MHD disk-wind model reproduces observed bipolar outflow morphology.

Simulations match observed velocity and rotational profiles.

Model supports magnetic fields as key in outflow collimation.

Abstract

Very long baseline interferometry (VLBI) observations of SiO masers in Orion Source I has enabled for the first time to resolve the outflow from a high-mass protostar in the launch and collimation region. Therefore, Source I provides a unique laboratory to study mass-loss and mass-accretion in a high-mass protostar.
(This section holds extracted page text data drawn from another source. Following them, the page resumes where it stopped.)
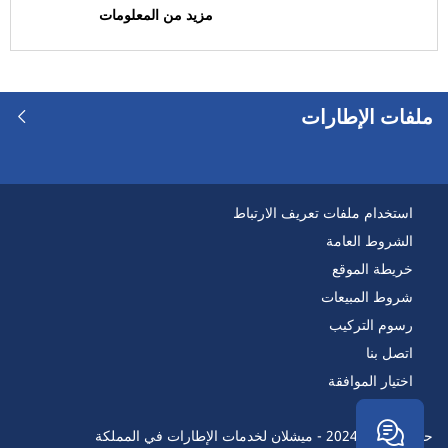
مزيد من المعلومات
مركبة منزل متنقل (0)
رَن فلات
ملفات الإطارات
رَن فلات (0)
ليست رَن فلات (1)
خيارات أخرى
استخدام ملفات تعريف الارتباط
الشروط العامة
خريطة الموقع
شروط المبيعات
رسوم التركيب
اتصل بنا
اختيار الموافقة
حقوق النسخ 2024 - ميشلان لخدمات الإطارات في المملكة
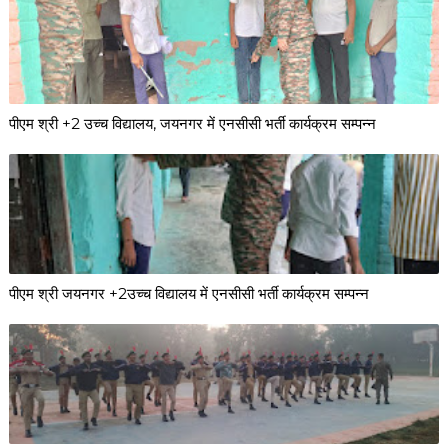
पीएम श्री +2 उच्च विद्यालय, जयनगर में एनसीसी भर्ती कार्यक्रम सम्पन्न
पीएम श्री जयनगर +2उच्च विद्यालय में एनसीसी भर्ती कार्यक्रम सम्पन्न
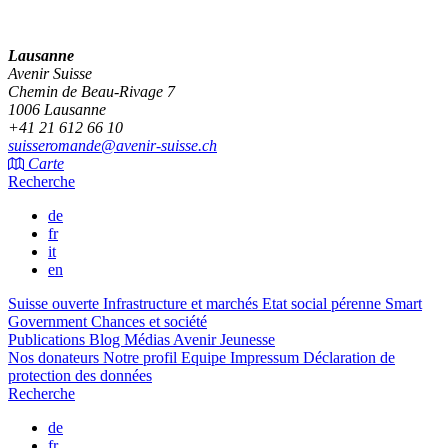
Lausanne
Avenir Suisse
Chemin de Beau-Rivage 7
1006 Lausanne
+41 21 612 66 10
suisseromande@avenir-suisse.ch
Carte
Recherche
de
fr
it
en
Suisse ouverte
Infrastructure et marchés
Etat social pérenne
Smart
Government
Chances et société
Publications
Blog
Médias
Avenir Jeunesse
Nos donateurs
Notre profil
Equipe
Impressum
Déclaration de
protection des données
Recherche
de
fr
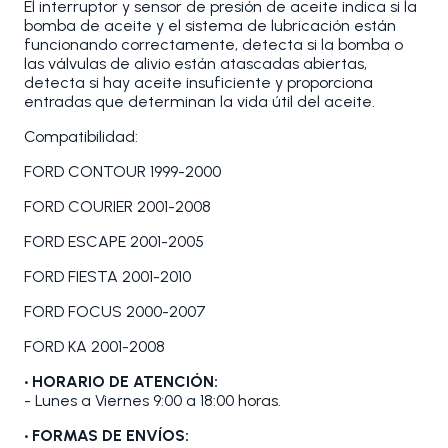
El interruptor y sensor de presión de aceite indica si la
bomba de aceite y el sistema de lubricación están
funcionando correctamente, detecta si la bomba o
las válvulas de alivio están atascadas abiertas,
detecta si hay aceite insuficiente y proporciona
entradas que determinan la vida útil del aceite.
Compatibilidad:
FORD CONTOUR 1999-2000
FORD COURIER 2001-2008
FORD ESCAPE 2001-2005
FORD FIESTA 2001-2010
FORD FOCUS 2000-2007
FORD KA 2001-2008
• HORARIO DE ATENCIÓN:
- Lunes a Viernes 9:00 a 18:00 horas.
• FORMAS DE ENVÍOS:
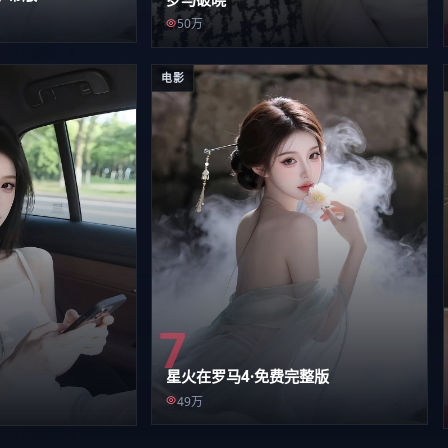
50万
电影
7
星火在罗马4·免费完整版
49万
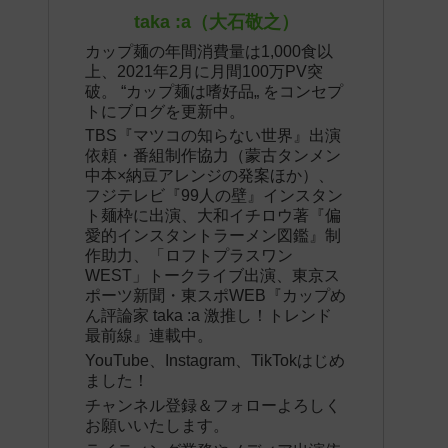
taka :a（大石敬之）
カップ麺の年間消費量は1,000食以
上、2021年2月に月間100万PV突
破。 “カップ麺は嗜好品„ をコンセプ
トにブログを更新中。
TBS『マツコの知らない世界』出演
依頼・番組制作協力（蒙古タンメン
中本×納豆アレンジの発案ほか）、
フジテレビ『99人の壁』インスタン
ト麺枠に出演、大和イチロウ著『偏
愛的インスタントラーメン図鑑』制
作助力、「ロフトプラスワン
WEST」トークライブ出演、東京ス
ポーツ新聞・東スポWEB『カップめ
ん評論家 taka :a 激推し！トレンド
最前線』連載中。
YouTube、Instagram、TikTokはじめ
ました！
チャンネル登録＆フォローよろしく
お願いいたします。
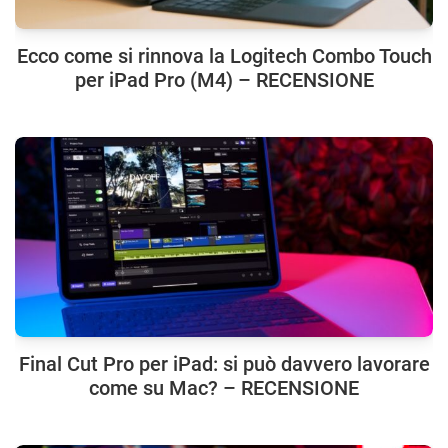
Ecco come si rinnova la Logitech Combo Touch
per iPad Pro (M4) – RECENSIONE
Final Cut Pro per iPad: si può davvero lavorare
come su Mac? – RECENSIONE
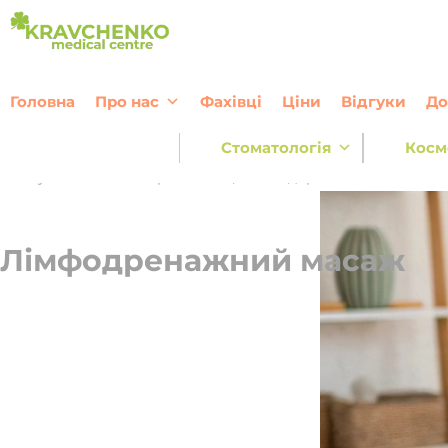
Перейти до вмісту
Головна
Про нас
Фахівці
Ціни
Відгуки
До
Стоматологія
Косм
Послуги
—
Масаж та реабілітація
—
Оздоровчі масажі
—
Лі
Лімфодренажний масаж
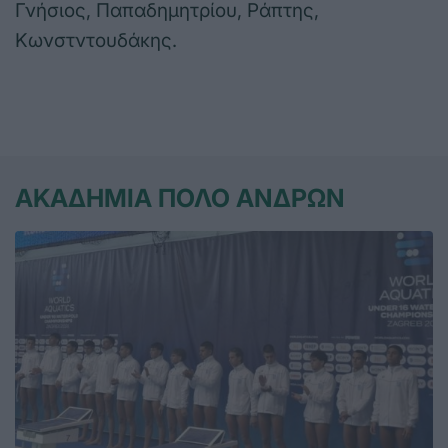
Γνήσιος, Παπαδημητρίου, Ράπτης,
Κωνστντουδάκης.
ΑΚΑΔΗΜΙΑ ΠΟΛΟ ΑΝΔΡΩΝ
We numerically simulate the dynamics of the disk-wind inside 100 AU from Source I. This enables us to investigate the balance of different forces (gravitational, magnetic, thermal) regulating gas dynamics in massive star formation. In this work, we adopt magnetohydrodynamic (MHD) disk-wind models to explain the observed properties of the disk-wind from Orion Source I. The central source is assumed to be a binary composed of two 10\,$\msun$ stars in a circular orbit with an orbital separation of 7 AU. High resolution ideal MHD wind launching simulations (which prescribe disk as a boundary) are performed using the PLUTO code. The simulations are allowed to run until a steady state is obtained. MHD driven disk-wind provides a consistent model for the wide-angle flow from Source I probed by SiO masers, reproducing the bipolar morphology, the velocity amplitude and rotational profile, the physical conditions, and the magnetic field strength.